TASK MATERIAL:

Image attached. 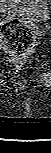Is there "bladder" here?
I'll use <instances>...</instances> for the list:
<instances>
[{"instance_id": "1", "label": "bladder", "mask_w": 51, "mask_h": 153, "mask_svg": "<svg viewBox=\"0 0 51 153\" xmlns=\"http://www.w3.org/2000/svg\"><path fill=\"white\" fill-rule=\"evenodd\" d=\"M2 6L5 12L36 24L45 23L50 17L48 0H2Z\"/></svg>"}]
</instances>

PROBLEM:
In the listing above, how many of the lines include "instances"? Give only the figure.

TASK RESULT:
3